# WORK TASK
Below are the records; copy exactly the lines from the first through the one containing "Kontaktiere hierzu bitte den Betreiber.", both included, and leave out the pictures.

Data extracted from a collection
Content starts

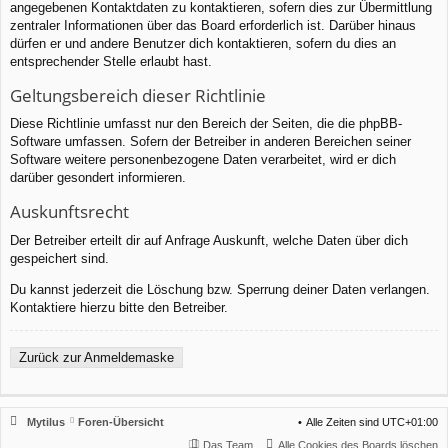
angegebenen Kontaktdaten zu kontaktieren, sofern dies zur Übermittlung
zentraler Informationen über das Board erforderlich ist. Darüber hinaus
dürfen er und andere Benutzer dich kontaktieren, sofern du dies an
entsprechender Stelle erlaubt hast.
Geltungsbereich dieser Richtlinie
Diese Richtlinie umfasst nur den Bereich der Seiten, die die phpBB-
Software umfassen. Sofern der Betreiber in anderen Bereichen seiner
Software weitere personenbezogene Daten verarbeitet, wird er dich
darüber gesondert informieren.
Auskunftsrecht
Der Betreiber erteilt dir auf Anfrage Auskunft, welche Daten über dich
gespeichert sind.
Du kannst jederzeit die Löschung bzw. Sperrung deiner Daten verlangen.
Kontaktiere hierzu bitte den Betreiber.
Zurück zur Anmeldemaske
Mytilus
Foren-Übersicht
Alle Zeiten sind
UTC+01:00
Das Team
Alle Cookies des Boards löschen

Content ends

# ANSWER TO THE PROBLEM
angegebenen Kontaktdaten zu kontaktieren, sofern dies zur Übermittlung
zentraler Informationen über das Board erforderlich ist. Darüber hinaus
dürfen er und andere Benutzer dich kontaktieren, sofern du dies an
entsprechender Stelle erlaubt hast.
Geltungsbereich dieser Richtlinie
Diese Richtlinie umfasst nur den Bereich der Seiten, die die phpBB-
Software umfassen. Sofern der Betreiber in anderen Bereichen seiner
Software weitere personenbezogene Daten verarbeitet, wird er dich
darüber gesondert informieren.
Auskunftsrecht
Der Betreiber erteilt dir auf Anfrage Auskunft, welche Daten über dich
gespeichert sind.
Du kannst jederzeit die Löschung bzw. Sperrung deiner Daten verlangen.
Kontaktiere hierzu bitte den Betreiber.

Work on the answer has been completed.